3. A 5V ultra low noise power supply, inherited from the d1-dual DAC design.
4. a real time operating system, found to be the best operating system for the sound quality after listening tests.
5. The Totaldac USB cable/filter, recognised and tested in many different environments (this is an option).”
The 5th option mentions totaldacs own USB cable which sadly is not a standard accessory with this product. A shame since you do need a USB to get this up and running (not that any household lacks one). You see the computer side of this product ends in a USB output but that doesn’t go straight to the DAC, instead it goes directly to a USB input also situated on the d1-server. Sounds confusing and I think for extra neatness this could have been done internally but I presume this was done to keep the USB input open for other sources. This process is a big part of the product, as the signal then gets rechecked and spat back out as a AES or coaxial RCA signal (can be swapped to BNC). You can purchase the totaldac USB cable which I have previously reviewed and highly recommend in ideal lengths such as 0.25m, keeping everything neat at the back. Worth mentioning is that as well as the USB input for the reclocker (the reclocker is actually a stand alone product, the server is just an addition to the circuit board) there are also optical, coaxial and AES inputs that you can have reclocked, you wouldn’t be getting the most of the product but does enhance its versatility.
Obviously this is limited to just an AES and Coaxial output and while this can transmit DSD out of them into DACs that can decode DSD in that manner, I will add my totaldac is the only DAC I have had to manage that feat, meaning with most other DACs without a USB input you won’t be able to have DSD decoded and instead end up with 176.4 kHz.
I wanted to finish off by quickly talking through the process of controlling the actual unit (not music) via the included remote. As I already have a totaldac product I can use just one remote to control both. Now naturally if you press a command it will impact both devices but you can also key in a button to select just one type of device. The only annoying thing about that is it is done by selecting a number assigned to each product type which for the love of god I just cannot remember. I just wish at this price point the remote could be a tad more specialised and just have the likes of a server or dac button for easy switching. At this price point with a system revolved around multiple product types it seems like a fair request!

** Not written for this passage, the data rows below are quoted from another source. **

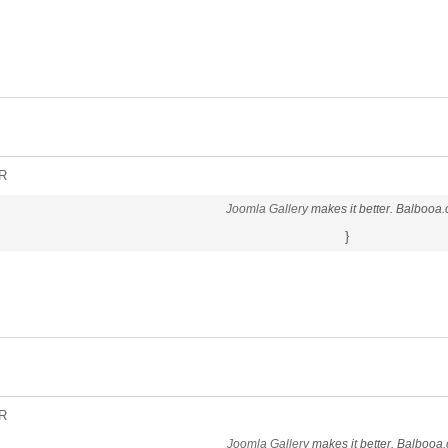
R
Joomla Gallery
makes it better. Balbooa
}
R
Joomla Gallery
makes it better. Balbooa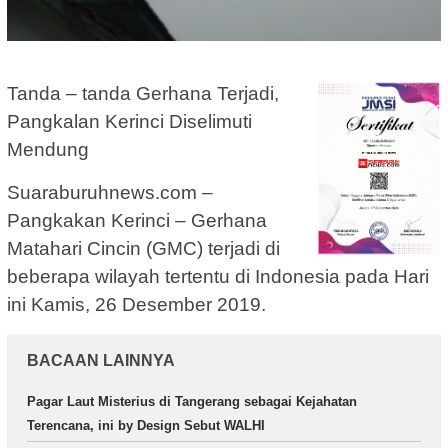
Tanda – tanda Gerhana Terjadi,
Pangkalan Kerinci Diselimuti
Mendung
Suaraburuhnews.com –
Pangkakan Kerinci – Gerhana
Matahari Cincin (GMC) terjadi di
beberapa wilayah tertentu di Indonesia pada Hari
ini Kamis, 26 Desember 2019.
BACAAN LAINNYA
Pagar Laut Misterius di Tangerang sebagai Kejahatan
Terencana, ini by Design Sebut WALHI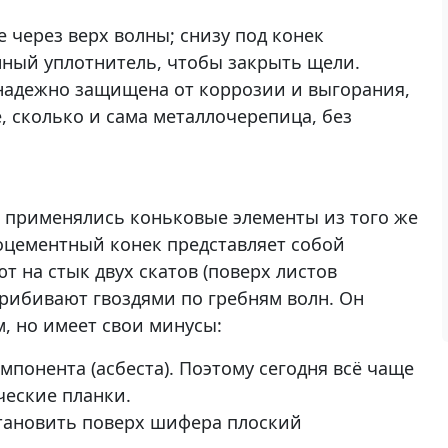
 через верх волны; снизу под конек
ный уплотнитель, чтобы закрыть щели.
надежно защищена от коррозии и выгорания,
, сколько и сама металлочерепица, без
 применялись коньковые элементы из того же
тоцементный конек представляет собой
т на стык двух скатов (поверх листов
прибивают гвоздями по гребням волн. Он
, но имеет свои минусы:
мпонента (асбеста). Поэтому сегодня всё чаще
ческие планки.
тановить поверх шифера плоский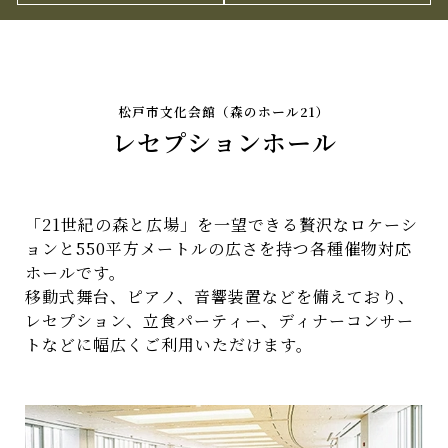
本
文
松戸市文化会館（森のホール21）
レセプションホール
「21世紀の森と広場」を一望できる贅沢なロケーシ
ョンと550平方メートルの広さを持つ各種催物対応
ホールです。
移動式舞台、ピアノ、音響装置などを備えており、
レセプション、立食パーティー、ディナーコンサー
トなどに幅広くご利用いただけます。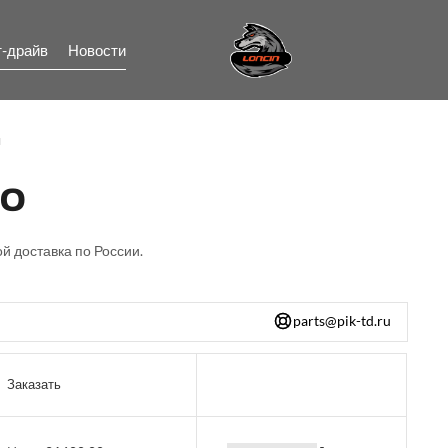
т-драйв
Новости
я
00
й доставка по России.
parts@pik-td.ru
Заказать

I do think the digital reclocker side of this is one of the stand out features of this. I mean this is one that can be tested remotely, without even incorporating the actual server function. For example I can take the optical signal out of my AK380 and feed that either directly to my DAC or into the d1-server and transforming it into a coaxial signal. While this may seem like an illogical use of this device I thought what better way is there to get a gist of what it can do. Without the reclocking process the optical output is a little underwhelming. I am not a fan of optical as it is and in this implementation I find a metallic and glassy flavour, lack of depth and a slightly thin bass. I would have no issue with you being quick to jump on the fact that I am happily labeling these issues to the optical and not any other part of my system but it was actually using the reclocker that confirmed my worries. Not only did the sound become more holographic instantly but I also found the bass to firm up. Gone was a slightly tinny edge to the upper midrange and lower treble and more importantly the sound just seemed to gel together better, cohering and moving as one. While you can easily argue that by putting the Astell & Kern through the totaldac you are adding quite the increase in price to the system, it really did make only positive contributions. On top of that it is clear that sound properties off this product are truly totaldac!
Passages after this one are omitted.